======== DATA TO PROCESS ========

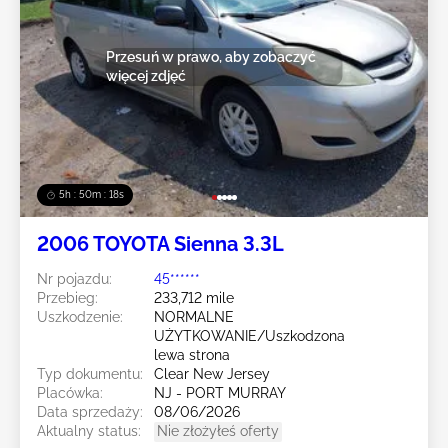
Przesuń w prawo, aby zobaczyć
więcej zdjęć
5h : 50m : 16s
2006 TOYOTA Sienna 3.3L
Nr pojazdu:
45******
Przebieg:
233,712 mile
Uszkodzenie:
NORMALNE
UŻYTKOWANIE/Uszkodzona
lewa strona
Typ dokumentu:
Clear New Jersey
Placówka:
NJ - PORT MURRAY
Data sprzedaży:
08/06/2026
Aktualny status:
Nie złożyłeś oferty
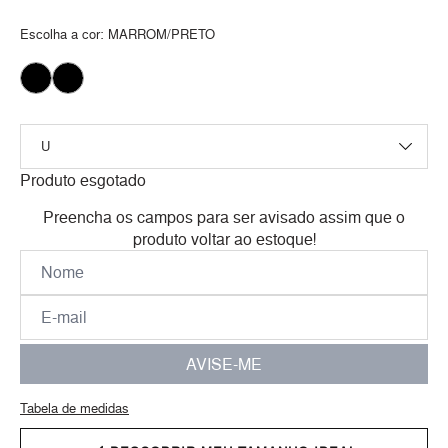
Escolha a cor:
MARROM/PRETO
Produto esgotado
Preencha os campos para ser avisado assim que o
produto voltar ao estoque!
AVISE-ME
Tabela de medidas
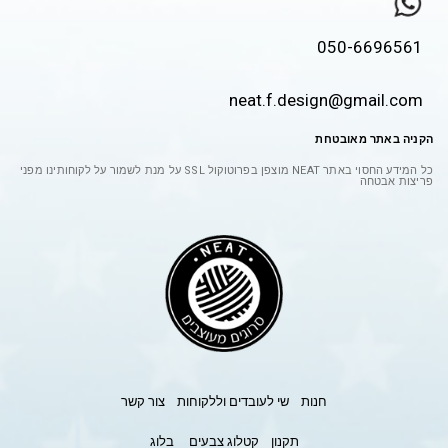
050-6696561
neat.f.design@gmail.com
הקניה באתר מאובטחת
כל המידע החסוי באתר
NEAT
מוצפן בפרוטוקול
SSL
על מנת לשמור על לקוחותינו מפני
פריצות אבטחה
חנות
שי לעובדים וללקוחות
צור קשר
תקנון
קטלוג צבעים
בלוג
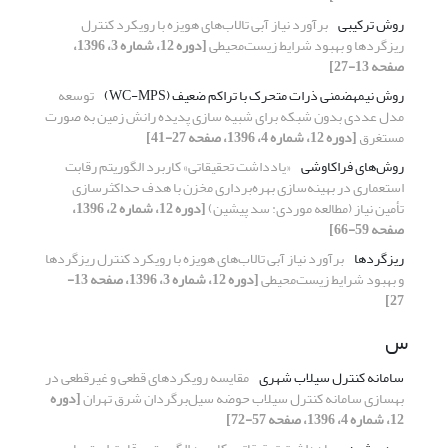
روش ترکیبی
برآورد نیاز آبی تالاب‌های هویزه با رویکرد کنترل
ریزگردها و بهبود شرایط زیست‌محیطی
[دوره 12، شماره 3، 1396،
صفحه 13-27]
روش نیمه‏ضمنی ذرات متحرک با تراکم ضعیف (WC-MPS)
توسعه
مدل عددی بدون شبکه برای شبیه‏ سازی پدیده رانش زمین به صورت
مستغرق
[دوره 12، شماره 4، 1396، صفحه 27-41]
روش‌های فراکاوشی
«یادداشت تحقیقاتی» کاربرد الگوریتم رقابت
استعماری در بهینه‌سازی بهره‌برداری مخزن با هدف حداکثر‌سازی
تأمین نیاز (مطالعه موردی: سد پیشین)
[دوره 12، شماره 2، 1396،
صفحه 59-66]
ریزگردها
برآورد نیاز آبی تالاب‌های هویزه با رویکرد کنترل ریزگردها
و بهبود شرایط زیست‌محیطی
[دوره 12، شماره 3، 1396، صفحه 13-
27]
س
سامانه کنترل سیلاب شهری
مقایسه رویکردهای قطعی و غیرقطعی در
بهسازی سامانه کنترل سیلاب حوضه سیل‌برگردان شرق تهران
[دوره
12، شماره 4، 1396، صفحه 57-72]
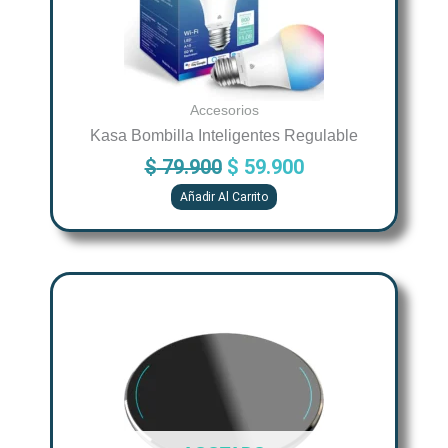
Accesorios
Kasa Bombilla Inteligentes Regulable
$
79.900
$
59.900
Añadir Al Carrito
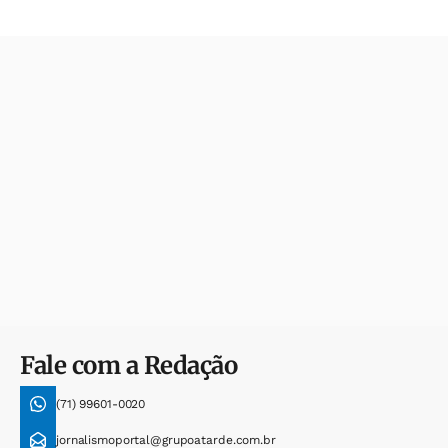
Fale com a Redação
(71) 99601-0020
jornalismoportal@grupoatarde.com.br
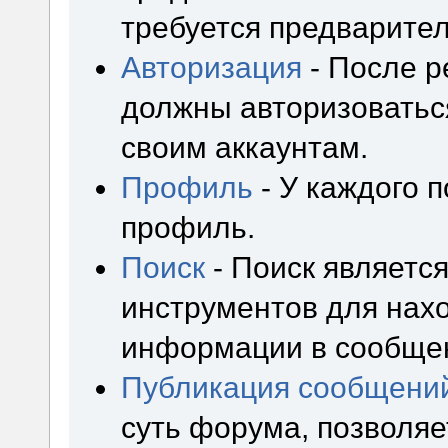
требуется предварител
Авторизация
- После р
должны авторизоваться
своим аккаунтам.
Профиль
- У каждого 
профиль.
Поиск
- Поиск являетс
инструментов для нах
информации в сообщен
Публикация сообщени
суть форума, позволя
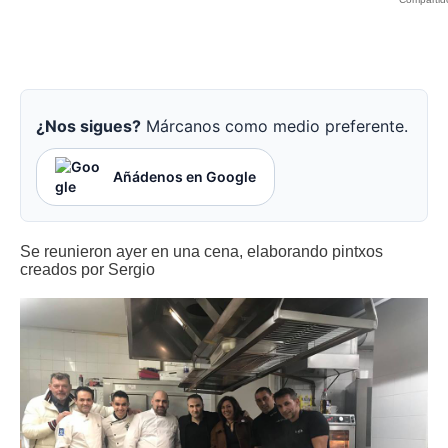
¿Nos sigues?
Márcanos como medio preferente.
Añádenos en Google
Se reunieron ayer en una cena, elaborando pintxos
creados por Sergio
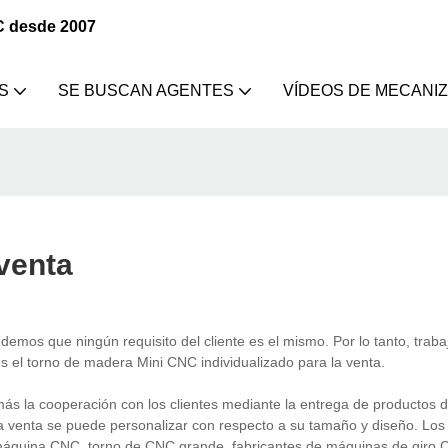
C desde 2007
S
SE BUSCAN AGENTES
VÍDEOS DE MECANI
venta
os que ningún requisito del cliente es el mismo. Por lo tanto, trab
es el torno de madera Mini CNC individualizado para la venta.
ooperación con los clientes mediante la entrega de productos de 
 venta se puede personalizar con respecto a su tamaño y diseño. Los 
máquina CNC, torno de CNC grande, fabricantes de máquinas de giro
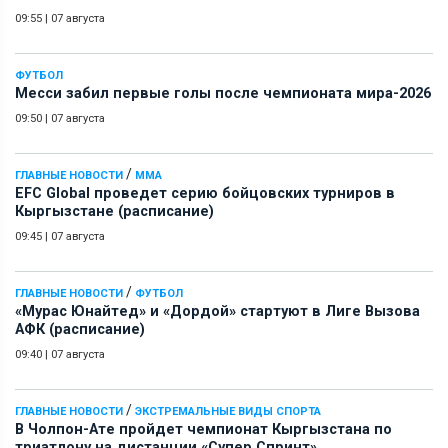
09:55
|
07 августа
ФУТБОЛ
Месси забил первые голы после чемпионата мира-2026
09:50
|
07 августа
/
ГЛАВНЫЕ НОВОСТИ
ММА
EFC Global проведет серию бойцовских турниров в
Кыргызстане (расписание)
09:45
|
07 августа
/
ГЛАВНЫЕ НОВОСТИ
ФУТБОЛ
«Мурас Юнайтед» и «Дордой» стартуют в Лиге Вызова
АФК (расписание)
09:40
|
07 августа
/
ГЛАВНЫЕ НОВОСТИ
ЭКСТРЕМАЛЬНЫЕ ВИДЫ СПОРТА
В Чолпон-Ате пройдет чемпионат Кыргызстана по
триатлону на дистанции «Супер Спринт»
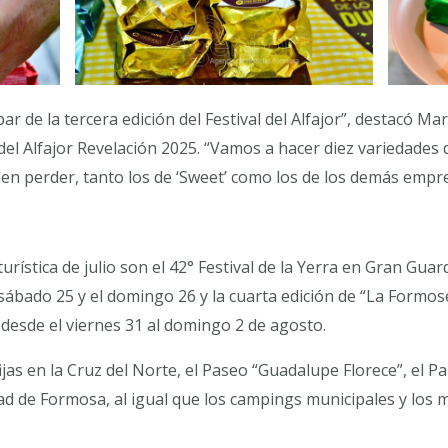
par de la tercera edición del Festival del Alfajor”, destacó M
del Alfajor Revelación 2025. “Vamos a hacer diez variedades 
en perder, tanto los de ‘Sweet’ como los de los demás empr
rística de julio son el 42° Festival de la Yerra en Gran Guard
ábado 25 y el domingo 26 y la cuarta edición de “La Formos
 desde el viernes 31 al domingo 2 de agosto.
ijas en la Cruz del Norte, el Paseo “Guadalupe Florece”, el Pa
dad de Formosa, al igual que los campings municipales y los 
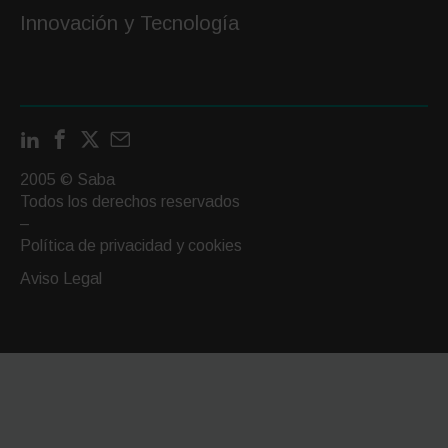
Innovación y Tecnología
LinkedIn
Facebook
X
Contactar
por
2005 © Saba
email
Todos los derechos reservados
–
Política de privacidad y cookies
Aviso Legal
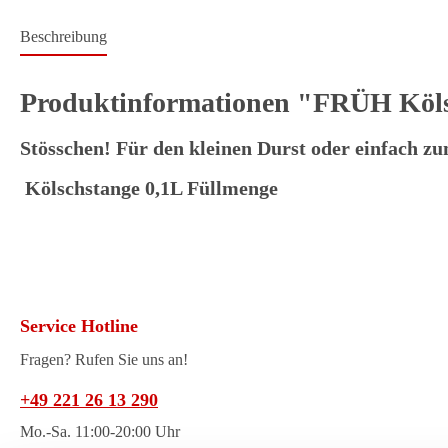
Beschreibung
Produktinformationen "FRÜH Kölsc
Stösschen! Für den kleinen Durst oder einfach 
Kölschstange 0,1L Füllmenge
Service Hotline
Fragen? Rufen Sie uns an!
+49 221 26 13 290
Mo.-Sa. 11:00-20:00 Uhr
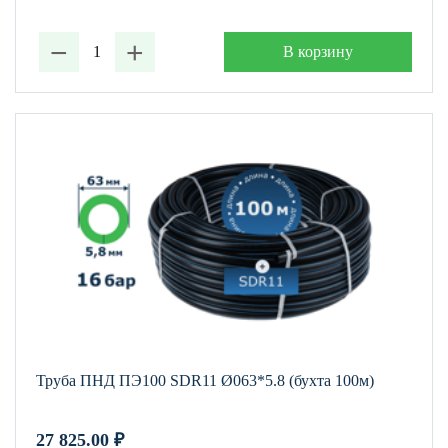
−
+
В корзину
Труба ПНД ПЭ100 SDR11 Ø063*5.8 (бухта 100м)
27 825.00
₽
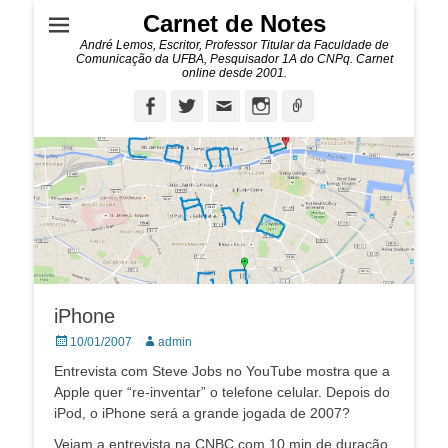
Carnet de Notes
André Lemos, Escritor, Professor Titular da Faculdade de
Comunicação da UFBA, Pesquisador 1A do CNPq. Carnet
online desde 2001.
Facebook
Twitter
Email
Instagram
Ligação
iPhone
Posted
Autor:
10/01/2007
admin
on
Entrevista com Steve Jobs no YouTube mostra que a
Apple quer “re-inventar” o telefone celular. Depois do
iPod, o iPhone será a grande jogada de 2007?
Vejam a entrevista na CNBC com 10 min de duração.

========

ACTION ITEM:
Go to the line above that contains "Авторизация" and reproduce everything exactly from there through the line that contains "Añádenos en Google", leaving out the pictures.

RESPONSE TO THE EXERCISE:
Авторизация
- После р
должны авторизоваться
своим аккаунтам.
Профиль
- У каждого 
профиль.
Поиск
- Поиск являетс
инструментов для нах
информации в сообщен
Публикация сообщени
суть форума, позволя
¿Nos sigues?
Márcanos como medio preferente.
Añádenos en Google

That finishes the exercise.